-- Opening Marker --

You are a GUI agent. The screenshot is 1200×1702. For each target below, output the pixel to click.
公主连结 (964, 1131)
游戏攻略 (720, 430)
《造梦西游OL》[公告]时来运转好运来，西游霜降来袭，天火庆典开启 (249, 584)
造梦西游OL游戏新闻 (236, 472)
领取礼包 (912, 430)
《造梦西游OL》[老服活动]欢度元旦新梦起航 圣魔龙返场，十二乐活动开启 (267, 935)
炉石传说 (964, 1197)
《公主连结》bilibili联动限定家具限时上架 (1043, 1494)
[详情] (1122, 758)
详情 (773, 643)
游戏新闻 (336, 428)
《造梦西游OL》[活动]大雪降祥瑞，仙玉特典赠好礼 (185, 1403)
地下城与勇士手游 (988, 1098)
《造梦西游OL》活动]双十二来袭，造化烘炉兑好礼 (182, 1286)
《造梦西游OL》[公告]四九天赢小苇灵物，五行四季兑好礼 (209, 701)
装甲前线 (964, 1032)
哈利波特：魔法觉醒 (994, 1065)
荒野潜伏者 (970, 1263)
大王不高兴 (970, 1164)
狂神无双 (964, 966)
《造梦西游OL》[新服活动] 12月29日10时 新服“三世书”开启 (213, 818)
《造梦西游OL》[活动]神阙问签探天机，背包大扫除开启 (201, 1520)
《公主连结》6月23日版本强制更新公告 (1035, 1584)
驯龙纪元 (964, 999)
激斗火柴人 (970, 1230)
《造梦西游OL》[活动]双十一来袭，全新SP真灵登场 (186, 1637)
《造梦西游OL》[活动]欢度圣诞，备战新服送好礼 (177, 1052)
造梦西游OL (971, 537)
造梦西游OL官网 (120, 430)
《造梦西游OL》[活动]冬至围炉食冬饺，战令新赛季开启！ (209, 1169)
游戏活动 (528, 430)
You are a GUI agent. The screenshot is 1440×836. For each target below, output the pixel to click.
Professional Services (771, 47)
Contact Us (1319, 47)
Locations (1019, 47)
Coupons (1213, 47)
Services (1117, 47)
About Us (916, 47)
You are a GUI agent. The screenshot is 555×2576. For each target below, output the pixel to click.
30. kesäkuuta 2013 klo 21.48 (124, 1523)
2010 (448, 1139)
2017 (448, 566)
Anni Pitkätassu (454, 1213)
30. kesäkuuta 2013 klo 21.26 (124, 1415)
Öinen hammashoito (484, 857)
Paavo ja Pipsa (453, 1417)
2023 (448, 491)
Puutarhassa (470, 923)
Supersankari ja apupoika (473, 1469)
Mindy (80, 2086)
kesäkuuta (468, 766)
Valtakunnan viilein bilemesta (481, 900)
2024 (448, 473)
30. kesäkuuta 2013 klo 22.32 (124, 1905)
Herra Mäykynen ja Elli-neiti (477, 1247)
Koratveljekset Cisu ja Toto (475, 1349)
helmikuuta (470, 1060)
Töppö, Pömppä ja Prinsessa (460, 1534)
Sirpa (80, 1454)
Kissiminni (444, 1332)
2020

-- Closing Marker --

#### Exercise
Each of the lines from the one holding "Coupons (1213, 47)" through the final line of the entries is to be set down exactly, and no others.

#### Exercise output
Coupons (1213, 47)
Services (1117, 47)
About Us (916, 47)
You are a GUI agent. The screenshot is 555×2576. For each target below, output the pixel to click.
30. kesäkuuta 2013 klo 21.48 (124, 1523)
2010 (448, 1139)
2017 (448, 566)
Anni Pitkätassu (454, 1213)
30. kesäkuuta 2013 klo 21.26 (124, 1415)
Öinen hammashoito (484, 857)
Paavo ja Pipsa (453, 1417)
2023 (448, 491)
Puutarhassa (470, 923)
Supersankari ja apupoika (473, 1469)
Mindy (80, 2086)
kesäkuuta (468, 766)
Valtakunnan viilein bilemesta (481, 900)
2024 (448, 473)
30. kesäkuuta 2013 klo 22.32 (124, 1905)
Herra Mäykynen ja Elli-neiti (477, 1247)
Koratveljekset Cisu ja Toto (475, 1349)
helmikuuta (470, 1060)
Töppö, Pömppä ja Prinsessa (460, 1534)
Sirpa (80, 1454)
Kissiminni (444, 1332)
2020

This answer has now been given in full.